*** Opening of Information shown ***

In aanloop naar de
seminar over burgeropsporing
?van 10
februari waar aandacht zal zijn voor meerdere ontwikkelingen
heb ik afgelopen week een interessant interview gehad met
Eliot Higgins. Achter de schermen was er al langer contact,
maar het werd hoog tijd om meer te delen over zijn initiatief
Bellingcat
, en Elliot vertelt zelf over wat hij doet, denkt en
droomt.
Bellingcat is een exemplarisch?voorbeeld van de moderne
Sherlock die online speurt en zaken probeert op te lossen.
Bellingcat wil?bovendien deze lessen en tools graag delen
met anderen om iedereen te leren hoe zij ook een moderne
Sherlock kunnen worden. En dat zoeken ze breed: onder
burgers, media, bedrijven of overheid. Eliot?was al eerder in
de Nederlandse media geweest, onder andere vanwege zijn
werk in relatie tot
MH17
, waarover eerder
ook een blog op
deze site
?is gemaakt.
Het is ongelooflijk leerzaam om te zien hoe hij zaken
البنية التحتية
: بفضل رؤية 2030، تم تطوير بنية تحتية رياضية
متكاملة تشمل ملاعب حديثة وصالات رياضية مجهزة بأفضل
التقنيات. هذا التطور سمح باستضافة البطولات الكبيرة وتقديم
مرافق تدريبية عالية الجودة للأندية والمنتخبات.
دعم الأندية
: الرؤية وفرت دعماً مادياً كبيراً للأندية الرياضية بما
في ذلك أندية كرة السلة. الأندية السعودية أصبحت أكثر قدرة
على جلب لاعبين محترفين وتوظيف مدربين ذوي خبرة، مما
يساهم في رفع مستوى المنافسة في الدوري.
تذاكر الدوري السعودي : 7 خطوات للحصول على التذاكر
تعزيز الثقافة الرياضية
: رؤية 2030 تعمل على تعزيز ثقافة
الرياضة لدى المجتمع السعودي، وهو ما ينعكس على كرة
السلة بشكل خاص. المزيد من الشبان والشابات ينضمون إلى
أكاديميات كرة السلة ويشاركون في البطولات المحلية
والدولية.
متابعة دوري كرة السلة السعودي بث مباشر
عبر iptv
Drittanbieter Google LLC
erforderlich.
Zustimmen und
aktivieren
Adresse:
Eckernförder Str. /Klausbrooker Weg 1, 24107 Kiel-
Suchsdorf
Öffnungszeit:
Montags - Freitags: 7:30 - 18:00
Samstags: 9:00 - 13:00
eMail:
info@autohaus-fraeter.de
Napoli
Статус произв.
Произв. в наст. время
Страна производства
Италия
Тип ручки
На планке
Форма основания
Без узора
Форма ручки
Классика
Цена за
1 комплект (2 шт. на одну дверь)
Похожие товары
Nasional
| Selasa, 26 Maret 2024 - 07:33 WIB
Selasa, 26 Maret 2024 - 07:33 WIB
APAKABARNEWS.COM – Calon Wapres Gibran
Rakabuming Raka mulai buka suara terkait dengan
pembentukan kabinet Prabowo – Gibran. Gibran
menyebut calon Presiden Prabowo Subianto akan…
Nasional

*** Close of Information shown ***

Problem requirements: Retype every record above exactly as it stands.

Answer section:
In aanloop naar de
seminar over burgeropsporing
?van 10
februari waar aandacht zal zijn voor meerdere ontwikkelingen
heb ik afgelopen week een interessant interview gehad met
Eliot Higgins. Achter de schermen was er al langer contact,
maar het werd hoog tijd om meer te delen over zijn initiatief
Bellingcat
, en Elliot vertelt zelf over wat hij doet, denkt en
droomt.
Bellingcat is een exemplarisch?voorbeeld van de moderne
Sherlock die online speurt en zaken probeert op te lossen.
Bellingcat wil?bovendien deze lessen en tools graag delen
met anderen om iedereen te leren hoe zij ook een moderne
Sherlock kunnen worden. En dat zoeken ze breed: onder
burgers, media, bedrijven of overheid. Eliot?was al eerder in
de Nederlandse media geweest, onder andere vanwege zijn
werk in relatie tot
MH17
, waarover eerder
ook een blog op
deze site
?is gemaakt.
Het is ongelooflijk leerzaam om te zien hoe hij zaken
البنية التحتية
: بفضل رؤية 2030، تم تطوير بنية تحتية رياضية
متكاملة تشمل ملاعب حديثة وصالات رياضية مجهزة بأفضل
التقنيات. هذا التطور سمح باستضافة البطولات الكبيرة وتقديم
مرافق تدريبية عالية الجودة للأندية والمنتخبات.
دعم الأندية
: الرؤية وفرت دعماً مادياً كبيراً للأندية الرياضية بما
في ذلك أندية كرة السلة. الأندية السعودية أصبحت أكثر قدرة
على جلب لاعبين محترفين وتوظيف مدربين ذوي خبرة، مما
يساهم في رفع مستوى المنافسة في الدوري.
تذاكر الدوري السعودي : 7 خطوات للحصول على التذاكر
تعزيز الثقافة الرياضية
: رؤية 2030 تعمل على تعزيز ثقافة
الرياضة لدى المجتمع السعودي، وهو ما ينعكس على كرة
السلة بشكل خاص. المزيد من الشبان والشابات ينضمون إلى
أكاديميات كرة السلة ويشاركون في البطولات المحلية
والدولية.
متابعة دوري كرة السلة السعودي بث مباشر
عبر iptv
Drittanbieter Google LLC
erforderlich.
Zustimmen und
aktivieren
Adresse:
Eckernförder Str. /Klausbrooker Weg 1, 24107 Kiel-
Suchsdorf
Öffnungszeit:
Montags - Freitags: 7:30 - 18:00
Samstags: 9:00 - 13:00
eMail:
info@autohaus-fraeter.de
Napoli
Статус произв.
Произв. в наст. время
Страна производства
Италия
Тип ручки
На планке
Форма основания
Без узора
Форма ручки
Классика
Цена за
1 комплект (2 шт. на одну дверь)
Похожие товары
Nasional
| Selasa, 26 Maret 2024 - 07:33 WIB
Selasa, 26 Maret 2024 - 07:33 WIB
APAKABARNEWS.COM – Calon Wapres Gibran
Rakabuming Raka mulai buka suara terkait dengan
pembentukan kabinet Prabowo – Gibran. Gibran
menyebut calon Presiden Prabowo Subianto akan…
Nasional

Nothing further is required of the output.